CDK Global Inc.'s net income jumped 24 percent to $96.1 million for the fiscal third quarter ended March 31 from a year earlier, on strong pretax earnings growth from subscription services in North America and international markets for the dealership software provider.

Revenue grew 3.6 percent to $576.6 million, the Hoffman Estates, Ill., company said Thursday.

"I'm pleased to report another quarter of margin expansion and double-digit earnings growth," CEO Brian MacDonald said in a statement. "While revenue growth isn't where I want it to be, we're taking the right actions to improve our results," he said during an earnings conference call.

Those actions include a number of new products rolled out during the 2018 NADA Show in March, he said, citing Fortellis, an automotive commerce exchange, and the company's Connected Retail 2.0, among others. "There's a real fundamental product renaissance going on here."

Adjusted pretax earnings for CDK's Retail Solutions North America segment -- known mainly for its dealership management systems in auto, heavy-truck, recreational vehicle and heavy-equipment dealerships -- rose 15 percent to $182.4 million on a 4 percent revenue increase to $326 million.

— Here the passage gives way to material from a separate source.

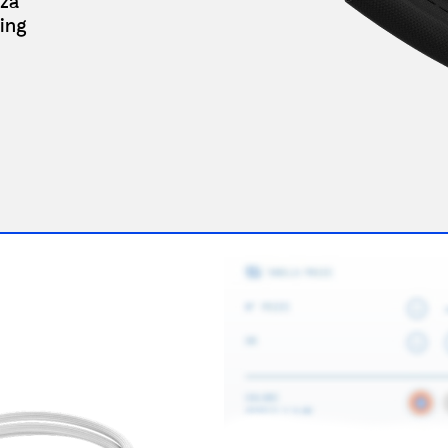
nza
ing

Adjusted pretax profits for CDK International jumped 32 percent to $26.3 million on a 21 percent revenue gain to $93.1 million.

Sites down, revenue up

In North America, the company's automotive DMS sites fell 2.6 percent from a year earlier to 8,917, largely due, the company said, to a continued loss of one- and two-rooftop dealership clients. Those dealerships make up about one-third of CDK's DMS users. On a quarter-to-quarter sequential basis, the count for the latest quarter fell for the fifth time in the last six quarters. The company hopes eventually to stem those losses, in part through a new DMS called Drive Flex that targets one- and two-dealership groups with its features and pricing.

In contrast, average revenue per North American automotive site rose 6.4 percent to $8,483, rising for at least the sixth-straight quarter.

In the latest quarter, CDK renewed its largest dealership-group customer with another long-term contract and signed up another group with more than 20 rooftops and two with more than 10, MacDonald said. "Our backlog is high," he said, so CDK is beefing up its sales and integration resources to handle those customers and future anticipated growth.

CFO Joe Tautges added that so far this fiscal year, "We've renewed roughly four times the sites" as in years past.

On the international side, MacDonald said, CDK has signed up an international Japanese automaker in what he called "the largest deal in Asia that we've won over 10 years."

Soft advertising

In contrast, CDK's advertising business in North America was soft, with pretax adjusted profits down 6.9 percent to $9.5 million on flat revenue of $74.2 million.

CDK's specialty is "the hyperlocal digital arena," said Tautges, and advertising spending by dealerships and local ad associations that CDK had expected in the latest quarter failed to materialize.

"Given what we now know about expected advertising spend levels from our customers, advertising will be a revenue headwind for the next few quarters" and "lumpy," Tautges said. Added MacDonald: "Remember that this advertising revenue is by far our lowest-margin revenue."